# [Your goal]
Show every line of the data that contains the string "Рассошины".

* * * * * * *

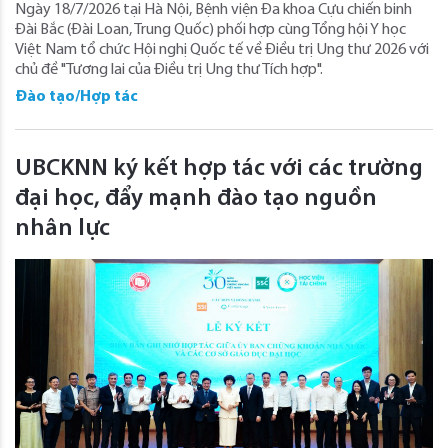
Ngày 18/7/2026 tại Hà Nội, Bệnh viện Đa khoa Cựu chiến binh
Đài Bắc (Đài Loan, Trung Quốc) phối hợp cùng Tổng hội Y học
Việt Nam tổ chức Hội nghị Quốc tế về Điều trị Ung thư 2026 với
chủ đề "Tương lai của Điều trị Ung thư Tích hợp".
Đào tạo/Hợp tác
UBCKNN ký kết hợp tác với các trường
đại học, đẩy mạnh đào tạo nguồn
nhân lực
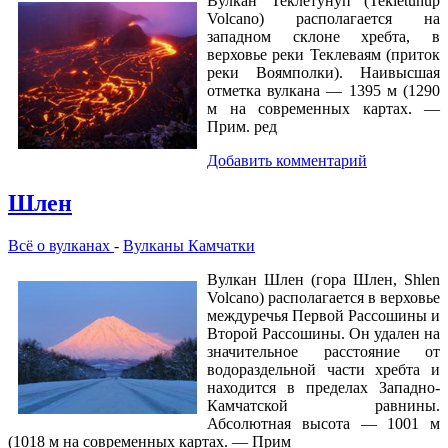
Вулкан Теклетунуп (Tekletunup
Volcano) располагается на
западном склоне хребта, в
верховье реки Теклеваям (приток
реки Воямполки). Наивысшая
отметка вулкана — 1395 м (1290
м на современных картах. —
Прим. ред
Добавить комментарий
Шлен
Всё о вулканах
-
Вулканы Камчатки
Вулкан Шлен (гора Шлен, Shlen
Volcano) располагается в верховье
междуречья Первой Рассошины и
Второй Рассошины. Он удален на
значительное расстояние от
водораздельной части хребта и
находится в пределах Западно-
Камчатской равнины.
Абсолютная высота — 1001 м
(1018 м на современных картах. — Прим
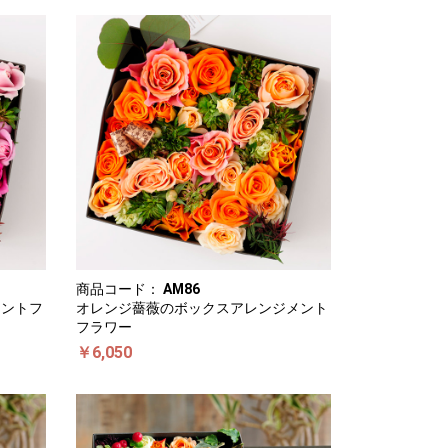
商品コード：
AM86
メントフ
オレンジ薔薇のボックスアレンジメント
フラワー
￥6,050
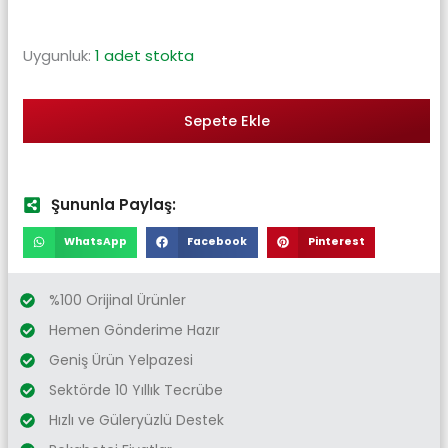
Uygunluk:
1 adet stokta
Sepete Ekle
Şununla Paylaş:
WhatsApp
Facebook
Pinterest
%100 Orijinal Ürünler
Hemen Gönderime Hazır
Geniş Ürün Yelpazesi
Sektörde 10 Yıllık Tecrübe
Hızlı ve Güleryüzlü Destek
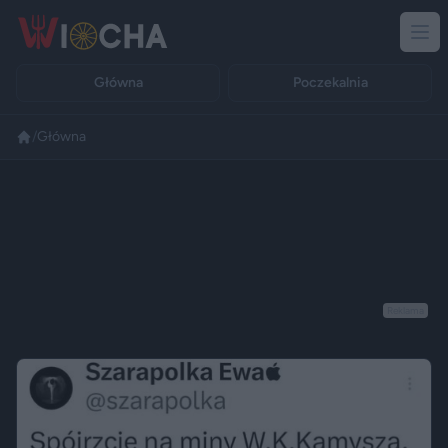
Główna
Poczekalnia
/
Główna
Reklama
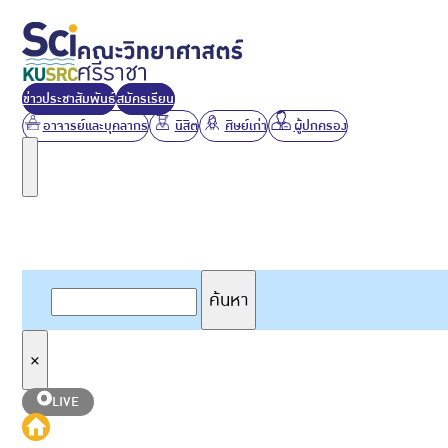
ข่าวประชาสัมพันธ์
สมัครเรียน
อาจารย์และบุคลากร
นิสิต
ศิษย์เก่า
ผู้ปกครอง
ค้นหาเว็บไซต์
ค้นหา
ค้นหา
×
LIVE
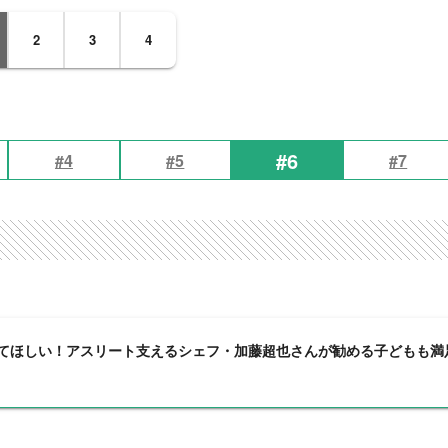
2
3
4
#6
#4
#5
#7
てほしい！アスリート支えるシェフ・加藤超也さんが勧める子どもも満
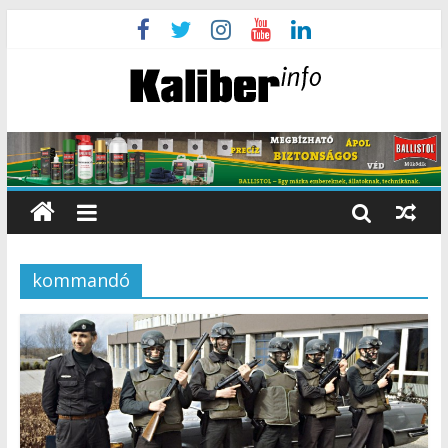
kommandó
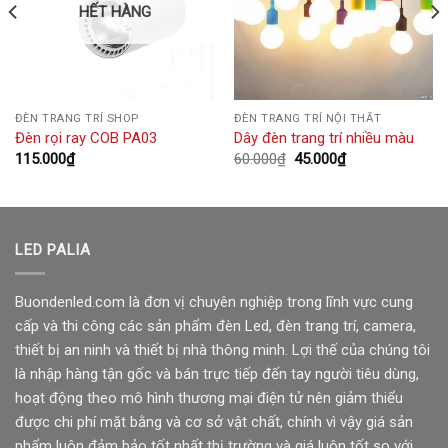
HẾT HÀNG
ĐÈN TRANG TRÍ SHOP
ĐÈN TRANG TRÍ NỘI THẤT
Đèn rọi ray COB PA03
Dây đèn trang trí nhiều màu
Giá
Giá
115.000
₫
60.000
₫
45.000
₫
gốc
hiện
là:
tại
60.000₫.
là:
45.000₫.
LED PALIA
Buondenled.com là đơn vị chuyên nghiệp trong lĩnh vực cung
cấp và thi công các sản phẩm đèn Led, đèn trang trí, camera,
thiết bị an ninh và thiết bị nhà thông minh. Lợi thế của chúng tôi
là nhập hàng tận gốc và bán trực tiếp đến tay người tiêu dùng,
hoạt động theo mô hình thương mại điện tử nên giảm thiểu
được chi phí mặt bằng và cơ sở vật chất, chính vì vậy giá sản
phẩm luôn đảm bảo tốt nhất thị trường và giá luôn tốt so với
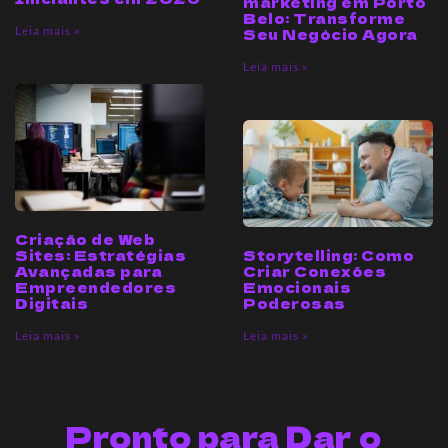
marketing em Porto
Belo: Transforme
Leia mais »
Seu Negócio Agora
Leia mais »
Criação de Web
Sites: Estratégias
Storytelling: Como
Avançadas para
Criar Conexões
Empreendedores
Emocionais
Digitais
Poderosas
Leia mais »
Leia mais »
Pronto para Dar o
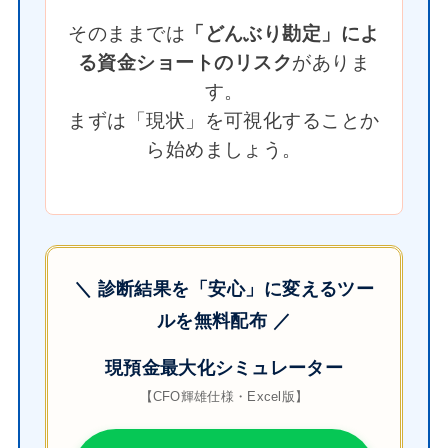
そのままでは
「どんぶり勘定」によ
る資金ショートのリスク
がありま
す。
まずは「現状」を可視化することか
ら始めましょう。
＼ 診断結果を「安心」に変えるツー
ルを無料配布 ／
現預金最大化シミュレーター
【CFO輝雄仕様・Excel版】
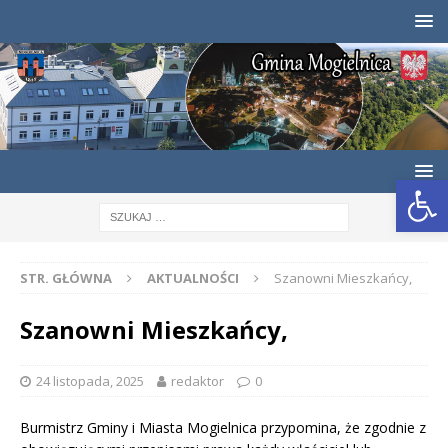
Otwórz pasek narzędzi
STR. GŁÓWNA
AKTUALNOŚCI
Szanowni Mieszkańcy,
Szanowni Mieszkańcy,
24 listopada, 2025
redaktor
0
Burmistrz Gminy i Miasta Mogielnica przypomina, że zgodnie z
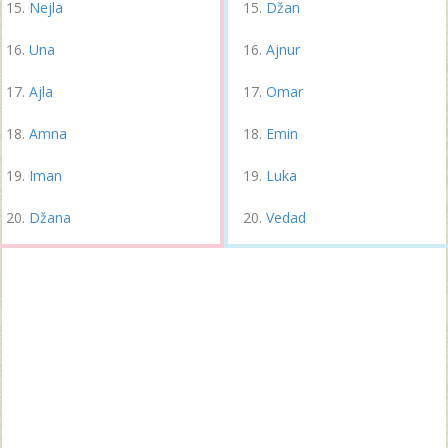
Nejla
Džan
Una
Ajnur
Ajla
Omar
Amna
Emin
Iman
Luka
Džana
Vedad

* * * * * * *

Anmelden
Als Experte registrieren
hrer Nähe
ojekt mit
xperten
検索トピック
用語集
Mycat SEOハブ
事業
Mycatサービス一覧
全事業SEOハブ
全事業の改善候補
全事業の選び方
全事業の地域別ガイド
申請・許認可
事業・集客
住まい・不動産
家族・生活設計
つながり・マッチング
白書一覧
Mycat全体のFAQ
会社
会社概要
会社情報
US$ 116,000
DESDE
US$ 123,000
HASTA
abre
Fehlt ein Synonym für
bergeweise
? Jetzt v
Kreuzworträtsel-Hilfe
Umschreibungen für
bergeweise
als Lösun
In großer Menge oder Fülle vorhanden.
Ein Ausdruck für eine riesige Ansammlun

* * * * * * *

# [Answer to the exercise]
междуречья Первой Рассошины и
Второй Рассошины. Он удален на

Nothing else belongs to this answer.